Une autre cyberguerre est possible

Ce qui se passe actuellement avec le site WikiLeaks me semble également relever de la cyberguerre, du moins de l'attaque non conventionnelle.

En me gardant bien de me prononcer sur le fond, cet épisode met en évidence la dépendance très forte du "cybermonde" vis-à-vis d'entités commerciales américaines bien réelles (à savoir EasyDNS, Paypal, MasterCard, Visa, … dans le cas présent).

Sans rentrer dans des scénarios trop compliqués, on imagine assez aisément que si demain un secrétaire d'état américain demande à l'ICANN, Microsoft, VeriSign, Cisco, et tous les opérateurs Tier-1 américains de bloquer les infrastructures d'un pays occidental, le résultat risque d'être assez catastrophique … et ce sans utiliser un seul virus !

Tout comme la redirection de l'Internet mondial au travers d'un opérateur chinois pendant une vingtaine de minutes (avril 2010) expose une autre fragilité rarement abordée dans les cyberdoctrines: BGP.

Conclure sur StuxNet

Le sabotage informatique est une activité à peu près aussi ancienne que l'informatique. En 1982 déjà, l'explosion d'un pipeline russe a très probablement été provoquée par le sabotage d'un système SCADA par la CIA. On doit pouvoir trouver des exemples similaires du côté de la fusée Ariane, même s'ils ne sont pas sur Wikipedia.

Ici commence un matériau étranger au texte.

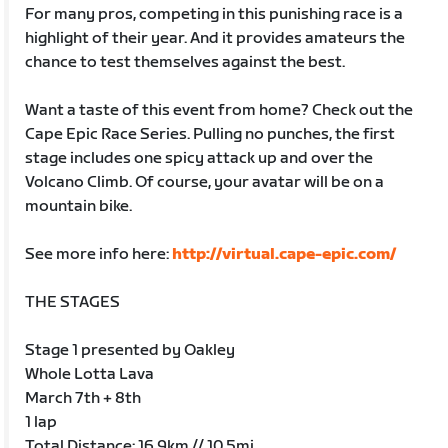
For many pros, competing in this punishing race is a
highlight of their year. And it provides amateurs the
chance to test themselves against the best.
Want a taste of this event from home? Check out the
Cape Epic Race Series. Pulling no punches, the first
stage includes one spicy attack up and over the
Volcano Climb. Of course, your avatar will be on a
mountain bike.
See more info here:
http://virtual.cape-epic.com/
THE STAGES
Stage 1 presented by Oakley
Whole Lotta Lava
March 7th + 8th
1 lap
Total Distance: 16.9km // 10.5mi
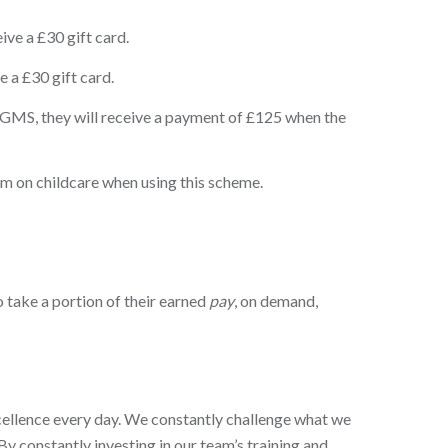
ve a £30 gift card.
 a £30 gift card.
 GMS, they will receive a payment of £125 when the
 on childcare when using this scheme.
 take a portion of their earned
pay
, on demand,
xcellence every day. We constantly challenge what we
By constantly investing in our team’s training and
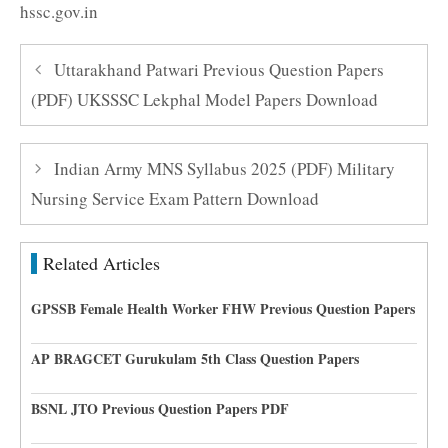
hssc.gov.in
Uttarakhand Patwari Previous Question Papers
(PDF) UKSSSC Lekphal Model Papers Download
Indian Army MNS Syllabus 2025 (PDF) Military
Nursing Service Exam Pattern Download
Related Articles
GPSSB Female Health Worker FHW Previous Question Papers
AP BRAGCET Gurukulam 5th Class Question Papers
BSNL JTO Previous Question Papers PDF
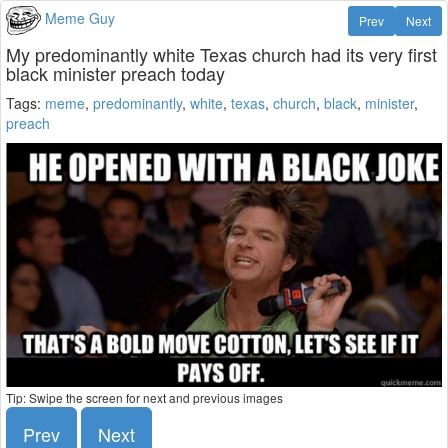
Meme Guy
Prev
Next
My predominantly white Texas church had its very first
black minister preach today
Tags:
meme
,
predominantly
,
white
,
texas
,
church
,
black
,
minister
,
preach
Tip: Swipe the screen for next and previous images
Prev
Next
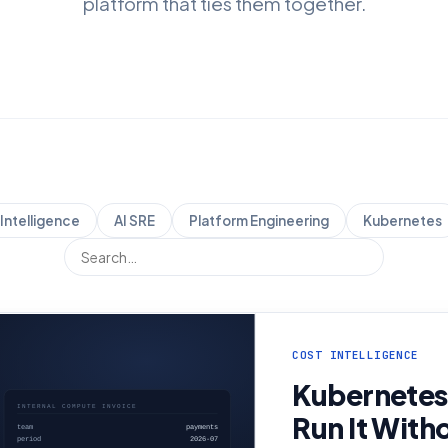
platform that ties them together.
Intelligence
AI SRE
Platform Engineering
Kubernetes
COST INTELLIGENCE
Kubernetes
Run It With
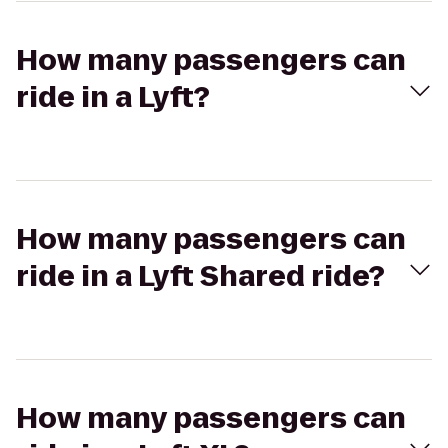
How many passengers can
ride in a Lyft?
How many passengers can
ride in a Lyft Shared ride?
How many passengers can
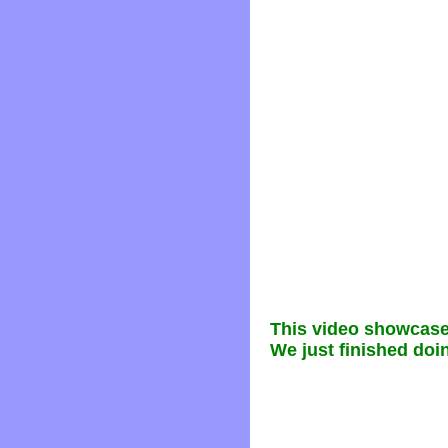
This video showcase
We just finished doin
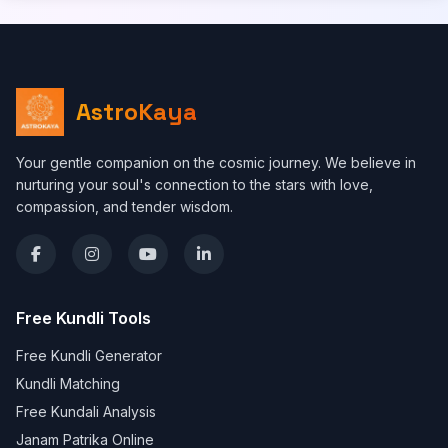
AstroKaya
Your gentle companion on the cosmic journey. We believe in
nurturing your soul's connection to the stars with love,
compassion, and tender wisdom.
Free Kundli Tools
Free Kundli Generator
Kundli Matching
Free Kundali Analysis
Janam Patrika Online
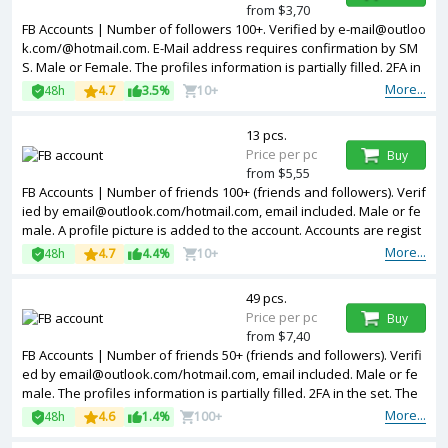
from $3,70
FB Accounts | Number of followers 100+. Verified by e-mail@outloo
k.com/@hotmail.com. E-Mail address requires confirmation by SM
S. Male or Female. The profiles information is partially filled. 2FA in
the set. Token, cookies are included is the package. The accounts
More...
48h
4.7
3.5%
10+
are registered from MIX IPs.
13 pcs.
Price per pc
Buy
from $5,55
FB Accounts | Number of friends 100+ (friends and followers). Verif
ied by email@outlook.com/hotmail.com, email included. Male or fe
male. A profile picture is added to the account. Accounts are regist
ered in Vietnam ip.
More...
48h
4.7
4.4%
10+
49 pcs.
Price per pc
Buy
from $7,40
FB Accounts | Number of friends 50+ (friends and followers). Verifi
ed by email@outlook.com/hotmail.com, email included. Male or fe
male. The profiles information is partially filled. 2FA in the set. The
accounts are registered from USA IPs.
More...
48h
4.6
1.4%
100+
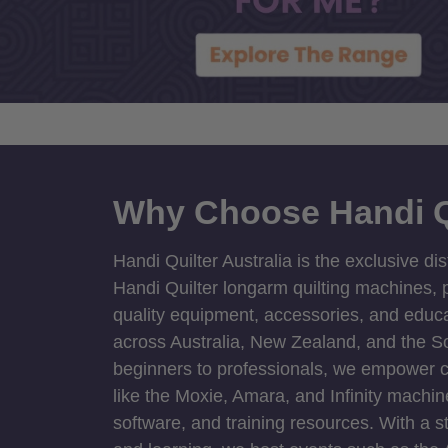
Why Choose Handi Q
Handi Quilter Australia is the exclusive dis
Handi Quilter longarm quilting machines, p
quality equipment, accessories, and educat
across Australia, New Zealand, and the S
beginners to professionals, we empower cre
like the Moxie, Amara, and Infinity machin
software, and training resources. With a 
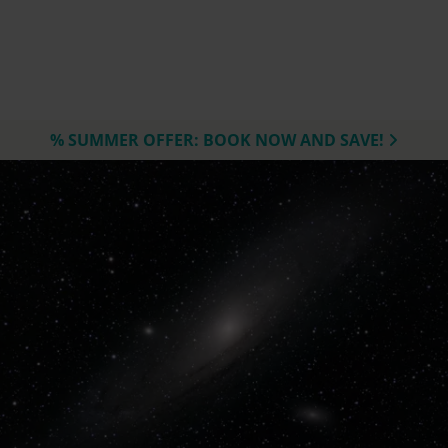
% SUMMER OFFER: BOOK NOW AND SAVE!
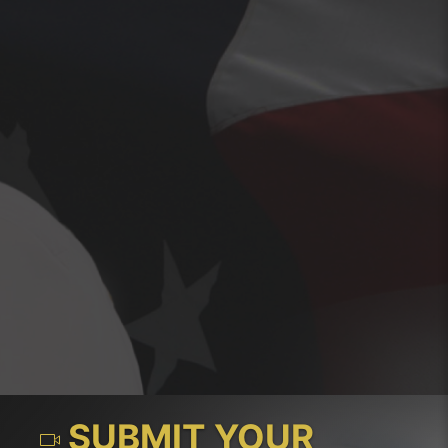
SUBMIT YOUR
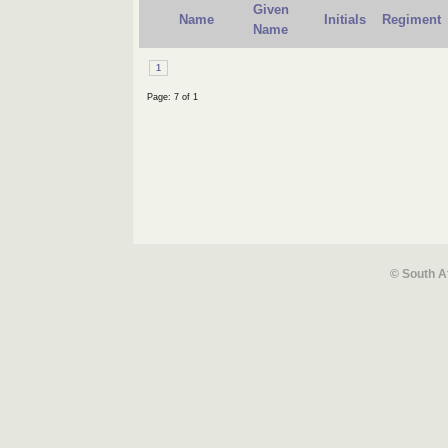
Given
Name
Initials
Regiment
Name
1
Page: 7 of 1
© South A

Aujourd'hui le PC sous Windows XP est effectivement devenu le consommable de base qui permet de contrôler à peu près tout et n'importe quoi. Un sabotage réussi aura toutes les chances d'impliquer de l'informatique à un moment ou un autre. Mais cela n'a rien de "magique" ou d'exceptionnel: c'est un métier !

Il est déjà assez simple (dans la plupart des cas) d'analyser des systèmes "fermés", comme le démontrent toutes les conférences de sécurité ces 15 dernières années, au cours desquelles les sujets les plus divers ont été abordés: logiciels propriétaires bien sûr, mais aussi faiblesses de conception des architecture PC, modems/routeurs, téléphones, consoles de jeu, radiocommunications comme le GSM ou le RDS/TMC, puces RFID, TPM, satellites, etc.

Si un étudiant arrive à pirater l'iPhone et la PlayStation 3 (avec un hyperviseur matériel conçu par IBM), on peut supposer que n'importe qui est capable de pirater un système SCADA avec très peu de moyens.

Mais si j'étais demain à la tête de l'opération "StuxNet 2", je ne m'embarrasserais pas des détails. Avec ses 427,000 collaborateurs, on peut supposer qu'il n'est pas trop difficile de pénétrer le réseau interne de Siemens. Il suffit ensuite d'aller y chercher la documentation et les codes sources nécessaires. Comme 100% des tests d'intrusion internes sont couronnés de succès, il n'est pas trop difficile d'être optimiste.

La présentation donnée par Val Smith lors de BlackHat 2010 sur le dynamisme de la "scène" chinoise permet de se rendre compte à quel point de telles opérations sont monnaie courante ... même si personne n'en parle.

Conclusion

Avant de coller le préfixe "cyber" à toutes les sauces, il est recommandé de passer le test suivant.

Car si une chose telle que la "cyberguerre" existe, elle ne ressemble ni à un DDoS, ni à StuxNet.